ABOUT THIS EXERCISE:
Begin your copy at the line with "Lịch Lò Xo 7" in the records below and end it at the line with "Ligne C4, à 265 m", restating each line word for word; omit the pictures.

(Beginning of DATA FOR THE TASK)

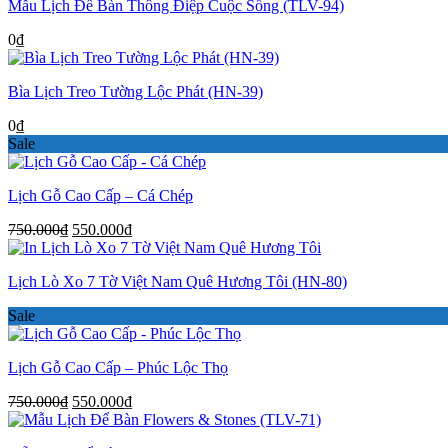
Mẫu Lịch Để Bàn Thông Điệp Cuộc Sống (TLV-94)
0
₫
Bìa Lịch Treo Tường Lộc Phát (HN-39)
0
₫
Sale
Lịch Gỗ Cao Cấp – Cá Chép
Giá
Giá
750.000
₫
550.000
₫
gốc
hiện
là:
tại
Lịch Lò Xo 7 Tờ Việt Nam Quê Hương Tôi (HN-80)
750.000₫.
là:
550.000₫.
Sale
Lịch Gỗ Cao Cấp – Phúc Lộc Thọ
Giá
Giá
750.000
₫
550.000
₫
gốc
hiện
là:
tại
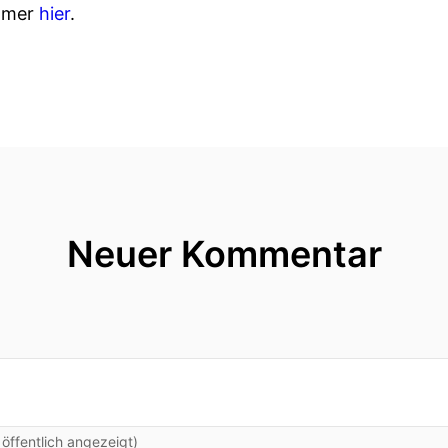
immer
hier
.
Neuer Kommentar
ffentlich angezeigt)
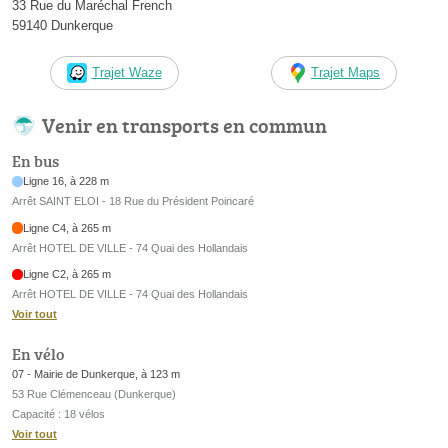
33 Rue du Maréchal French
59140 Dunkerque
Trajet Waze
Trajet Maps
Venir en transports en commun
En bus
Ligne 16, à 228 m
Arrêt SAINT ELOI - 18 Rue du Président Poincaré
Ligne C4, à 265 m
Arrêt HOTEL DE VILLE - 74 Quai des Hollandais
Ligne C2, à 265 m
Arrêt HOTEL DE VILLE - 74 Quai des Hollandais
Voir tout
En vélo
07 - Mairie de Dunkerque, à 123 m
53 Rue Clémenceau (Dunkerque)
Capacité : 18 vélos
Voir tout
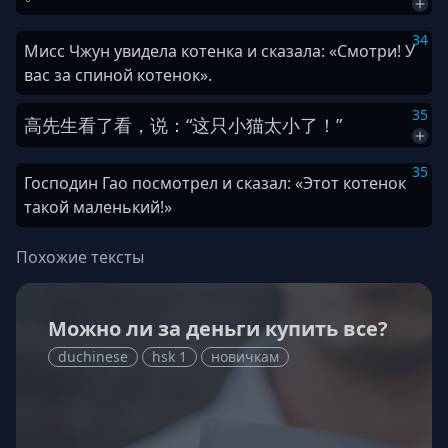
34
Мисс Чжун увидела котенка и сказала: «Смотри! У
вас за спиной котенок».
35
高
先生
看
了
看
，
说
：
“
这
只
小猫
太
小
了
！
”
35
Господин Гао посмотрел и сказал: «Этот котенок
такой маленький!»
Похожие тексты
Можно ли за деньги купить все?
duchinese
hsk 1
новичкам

(End of DATA FOR THE TASK)

WRITTEN RESPONSE:
Lịch Lò Xo 7 Tờ Việt Nam Quê Hương Tôi (HN-80)
750.000₫.
là:
550.000₫.
Sale
Lịch Gỗ Cao Cấp – Phúc Lộc Thọ
Giá
Giá
750.000
₫
550.000
₫
gốc
hiện
là:
tại
immer
hier
.
Neuer Kommentar
ffentlich angezeigt)
33 Rue du Maréchal French
59140 Dunkerque
Trajet Waze
Trajet Maps
Venir en transports en commun
En bus
Ligne 16, à 228 m
Arrêt SAINT ELOI - 18 Rue du Président Poincaré
Ligne C4, à 265 m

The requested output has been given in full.